‘Street View’ to go undersea to map reefs, wonders
ISLAMORADA, Florida — It’s easy to go online and get a 360-degree, ground-level view of almost any street in the United States and throughout the world. Soon, scientists hope people will be able to do the same with coral reefs and other underwater wonders.
U.S. government scientists are learning to use specialized fisheye lenses underwater in the Florida Keys this week in hopes of applying “street view” mapping to research and management plans in marine sanctuaries nationwide. Some of the rotating and panoramic images will be available online as early as this week, including a selection on Google Maps, giving the public a window into ecosystems still difficult and costly to explore for long stretches of time.
It will be like scuba diving from your computer.
About 400,000 images have been produced so far of reefs off Australia and in the Caribbean, but this is the first time the technology is being used in U.S. waters.

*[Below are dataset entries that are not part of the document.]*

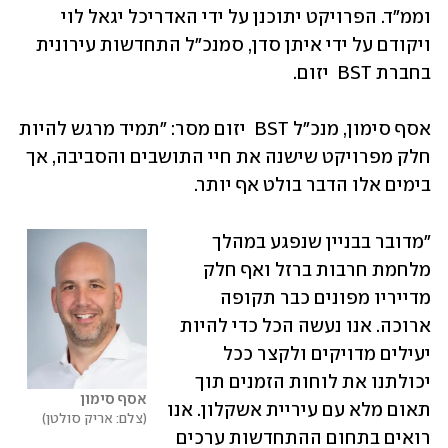
וממ״ד. הפרויקט יתוכנן על ידי האדריכל יגאל לוי 
ויקודם על ידי איתן סדן, סמנכ"ל התחדשות עירונית 
בחברת BST  יזום.
אסף סימון, מנכ"ל BST  יזום מסר: "תמיד מרגש להיות 
חלק מפרויקט שישנה את חיי התושבים והסביבה, אך 
בימים אלו הדבר בולט אף יותר.
"מדובר בבניין שנפגע במהלך 
מלחמת חרבות ברזל ואף חלק 
מדייריו מפונים כבר תקופה 
ארוכה. אנו נעשה הכל כדי להיות 
יעילים מדויקים ולקצר ככל 
יכולתנו את לוחות הזמנים תוך 
אסף סימון
תאום מלא עם עיריית אשקלון. אנו 
צלם: אריק סולטן
רואים בתחום ההתחדשות ערכים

The images in the U.S. will add scale and details to data that’s already been collected, and illustrate the successes and failures of coral restoration. They will also help scientists study the effects of warming ocean temperatures, pollution and hurricanes on reefs, officials said.

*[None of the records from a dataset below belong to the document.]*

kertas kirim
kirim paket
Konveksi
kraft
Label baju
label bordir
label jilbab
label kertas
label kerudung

“This allows people who can’t get underwater to understand what we mean by putting up a special preservation area around this particular spot,” said Mitchell Tartt, chief of the conservation science division at the National Oceanic and Atmospheric Administration’s Office of National Marine Sanctuaries.
The basketball-shaped, triple-lens SVII cameras use the same technology that’s used to produce Google Street View images of neighborhoods on land. Instead of being placed on top of a car, the 143-pound (65-kilogram) riggings are tethered to scuba divers and powered through the water by small motors. Smaller versions mounted on tripods also are being tested in the Keys this week.
In images previewed Monday by project director Richard Vevers, endangered elkhorn coral, bleached fields of dead coral and coral nurseries suspended like hanging plants in the Keys’ blue waters were in sharp focus as they rotated on screen.
In an hour-long dive, each camera can capture images over an area up to 20 times larger than what’s available with traditional underwater photography equipment, Vevers said. The technology also records GPS data and quickly stitches the images together into panoramic views or 360-degree views.
The cameras and training in the Florida Keys National Marine Sanctuary for six NOAA officials are being paid for as part of a partnership with the Catlin Seaview Survey, funded by the global insurance company Catlin. Google also is a sponsor.
The images that have been produced so far from other Catlin surveys are being uploaded online to the Catlin Global Reef Record. The project also moves next into Southeast Asia, Vevers said.
While the main survey continues worldwide, the smaller cameras will be available for targeted projects within NOAA sanctuaries, such as gauging the effectiveness of preservation zones in California’s Monterey Bay sanctuary, or they could help measure the impacts of landslides that fall into the water.
The corporate sponsorship offers consistency in equipment, training and data, Vevers said.
Catlin’s sustainability director, John Carroll, would only say the cost was “fairly substantial.”
The benefit to the Bermuda-based company also would be substantial, he said, because there are a lot of insurable assets that depend on climate change.
“Clearly as an insurance company, we’re keen to help manage this risk because, you know, that’s our business,” Carroll said.